For this comparison, we designated bottom time, coverage area, deployment, and maintenance time (including ascent/decent, topside data processing, maintenance and battery recharging turnaround, OPS planning, Launch & Recovery, and estimated turn time at depth during which the vehicle is not gathering useful data).
The calculation assumes AUV bottom time increments of 24 hours before ascent for maintenance, data download, etc. and redeployment (not including possible AUV ascents/descents for taking GSP bearings); and towed system bottom times of 240 hours (for both passive and active towed systems) before coming to the surface; then running the model for 30 sorties. Calculating average total percent of operating vs. non-operating time for each type of system resulted in the productivity estimates shown in Figure 2.
Roughly half of the operational time for the AUV is devoted to non-data-gathering activities. The passive Towfish improves on this performance by about 20% but remains burdened by the inefficiencies of passive-body management mentioned above. The significant productivity gains shown for the actively controlled towed system, reflected in the technology strategy for the new TIA vehicle, stem primarily from two factors: the ability to conduct continuous data collection through the turn on a gridded transect, and the continuous full-power supply available from the surface, without the need for battery recharging, data downloading, and re-programming on long surface intervals. This enhanced efficiency translates directly to cost savings and greater capacity for a range of deployed sensors and instruments.
A particular cost advantage of the new TIA system will derive from coupling the capacity for high-resolution bathymetric mapping at depth utilizing the on board MBES, with deployment on MARVs as project vessels.
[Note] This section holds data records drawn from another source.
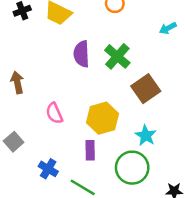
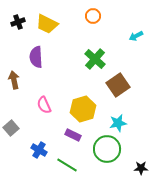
purple semicircle: (81, 54) -> (36, 57), moved
cyan star: (146, 135) -> (118, 123), turned 30
purple rectangle: (90, 150) -> (73, 135), turned -63

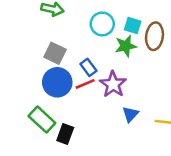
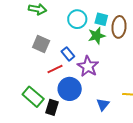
blue circle: (57, 82) -> (70, 89), moved
red line: (85, 84) -> (55, 69), moved
blue triangle: (130, 114) -> (103, 104), moved

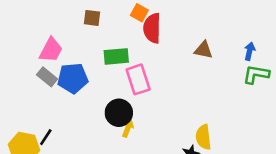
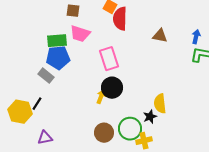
pink trapezoid: (51, 50) -> (80, 34), moved, turned 80
green rectangle: (116, 56) -> (57, 41), moved
gray rectangle: (47, 77) -> (46, 76), moved
black circle: (119, 113) -> (112, 88), moved

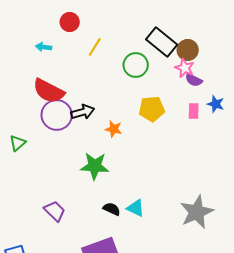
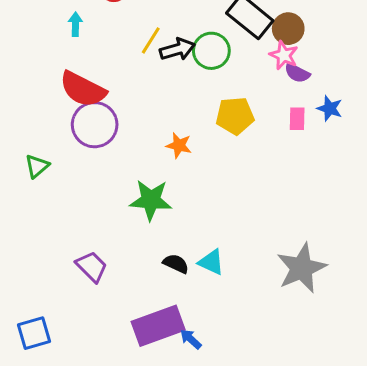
cyan arrow: (44, 47) -> (75, 24), turned 84
yellow line: (95, 47) -> (151, 40), moved
black arrow: (83, 112) -> (177, 49), moved

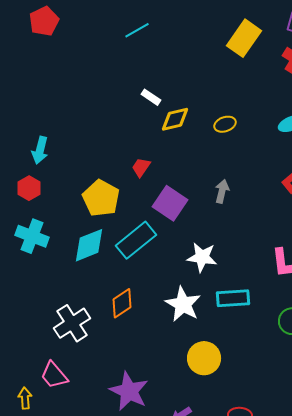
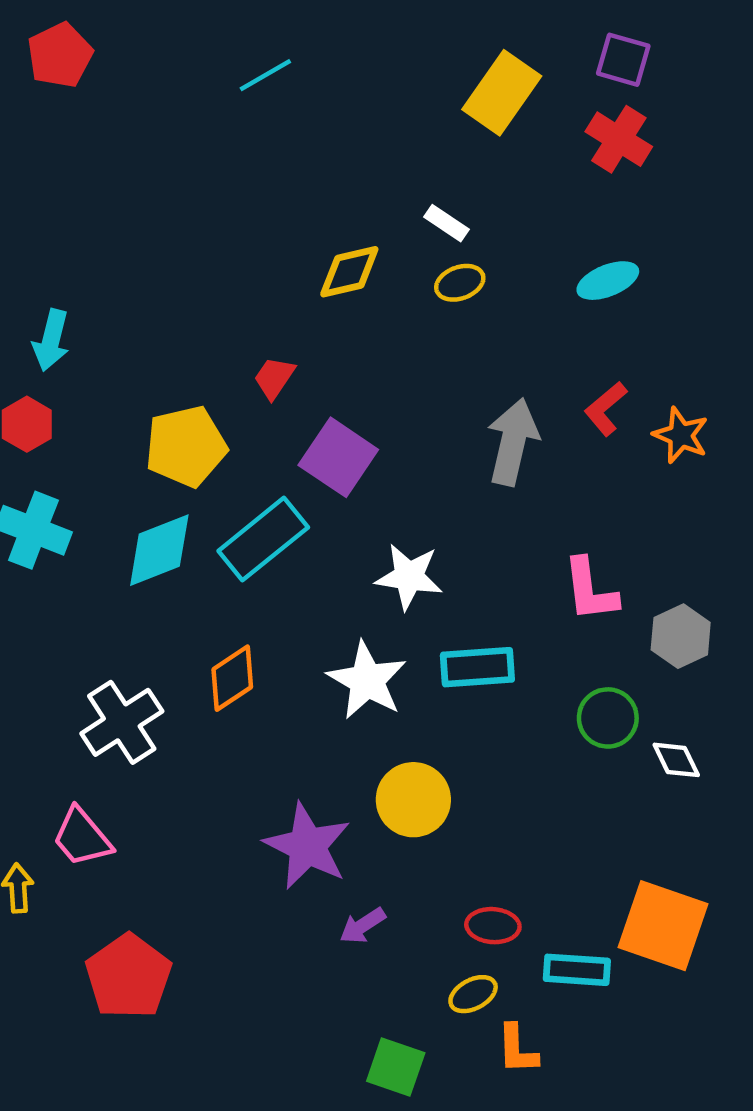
white rectangle: (151, 97) -> (447, 223), moved
gray arrow: (222, 191) -> (513, 442), moved, size x1.6
yellow pentagon: (101, 198) -> (186, 446), turned 30
purple star: (129, 391) -> (307, 846), moved

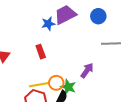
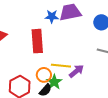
red rectangle: (41, 52) -> (37, 41), size x1.6
yellow line: (39, 85) -> (61, 66), moved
Given that MARVs are assembled as science-mobilized time-chartered OSVs, which have become largely commoditized from a cost standpoint, this approach will enable lower-cost seafloor mapping as a function of data output, resolution, and quality compared with using high-cost survey vessels (See more about Global Oceans' MARV model here).
AI and Machine Learning Integration
The ability to supply continuous, direct power to the vehicle from the surface will also enable long-range deployment of high-powered lighting and video or photographic systems for deep-sea benthic imaging. This capacity will benefit two projects launching from Global Oceans, the Innerspace Deep Sea Initiative to conduct benthic imaging surveys and biogeochemical sampling through extreme environments such as hydrothermal vents and hypersaline pools; and the Global Seamounts Project which will seek to generate new biophysical behavioral models of seamount ecosystems.
For example, for the seamounts project we will conduct visual transects with the Innerspace 6000 TIA across abyssal regions adjacent to seamounts to generate geomorphic proxies for biological activity, including for biomass and biodiversity. To achieve this, a statistical machine learning process for pattern recognition will be employed to analyze wide-area visual data, coupled with analysis of representative core samples to generate a set of training data for the AI.
A deep-neural network, or perceptron, will be developed to relate biophysical proxies to biological indicators. Once developed, classification algorithms will enable real-time in situ predictions of biological characterization of the benthic seabed utilizing an edge-computing device to be installed on the survey vehicle.
The new Innerspace 6000 TIA system will complement a range of tethered and autonomous vehicles and benthic lander systems to be deployed on numerous expeditions and future projects.